====== Given records ======

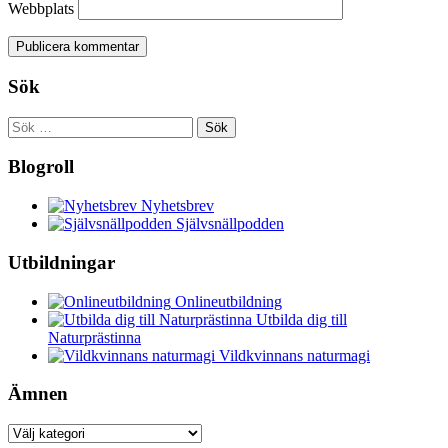
Webbplats
Sök
Sök
efter:
Blogroll
Nyhetsbrev
Självsnällpodden
Utbildningar
Onlineutbildning
Utbilda dig till
Naturprästinna
Vildkvinnans naturmagi
Ämnen
Ämnen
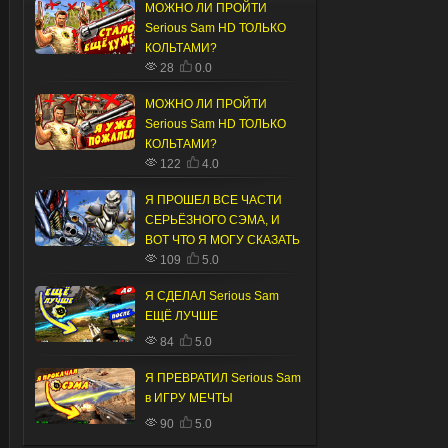
МОЖНО ЛИ ПРОЙТИ
Serious Sam HD ТОЛЬКО
КОЛЬТАМИ?
28
0.0
МОЖНО ЛИ ПРОЙТИ
Serious Sam HD ТОЛЬКО
КОЛЬТАМИ?
122
4.0
Я ПРОШЕЛ ВСЕ ЧАСТИ
СЕРЬЁЗНОГО СЭМА, И
ВОТ ЧТО Я МОГУ СКАЗАТЬ
109
5.0
Я СДЕЛАЛ Serious Sam
ЕЩЁ ЛУЧШЕ
84
5.0
Я ПРЕВРАТИЛ Serious Sam
в ИГРУ МЕЧТЫ
90
5.0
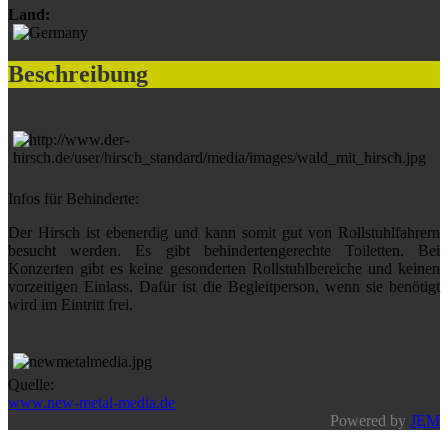
Land:
Beschreibung
Infos für Behinderte:
Der Hirsch ist ebenerdig und kann somit gut von Rollstuhlfahrern
besucht werden. Es gibt behindertengerechte Toiletten. Bei
Konzerten gibt es keine gesonderten Rollstuhlbereiche und keinen
vorzeitigen Einlass. Dafür ist die Begleitperson, wenn sie benötigt
wird im Eintritt frei.
Quelle:
www.new-metal-media.de
Powered by
JEM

======

(Your objective)
If a picture appears in the records, omit it and print everything else exactly.

(Exercise solution)
Webbplats
Sök
Sök
efter:
Blogroll
Nyhetsbrev
Självsnällpodden
Utbildningar
Onlineutbildning
Utbilda dig till
Naturprästinna
Vildkvinnans naturmagi
Ämnen
Ämnen
МОЖНО ЛИ ПРОЙТИ
Serious Sam HD ТОЛЬКО
КОЛЬТАМИ?
28
0.0
МОЖНО ЛИ ПРОЙТИ
Serious Sam HD ТОЛЬКО
КОЛЬТАМИ?
122
4.0
Я ПРОШЕЛ ВСЕ ЧАСТИ
СЕРЬЁЗНОГО СЭМА, И
ВОТ ЧТО Я МОГУ СКАЗАТЬ
109
5.0
Я СДЕЛАЛ Serious Sam
ЕЩЁ ЛУЧШЕ
84
5.0
Я ПРЕВРАТИЛ Serious Sam
в ИГРУ МЕЧТЫ
90
5.0
Land:
Beschreibung
Infos für Behinderte:
Der Hirsch ist ebenerdig und kann somit gut von Rollstuhlfahrern
besucht werden. Es gibt behindertengerechte Toiletten. Bei
Konzerten gibt es keine gesonderten Rollstuhlbereiche und keinen
vorzeitigen Einlass. Dafür ist die Begleitperson, wenn sie benötigt
wird im Eintritt frei.
Quelle:
www.new-metal-media.de
Powered by
JEM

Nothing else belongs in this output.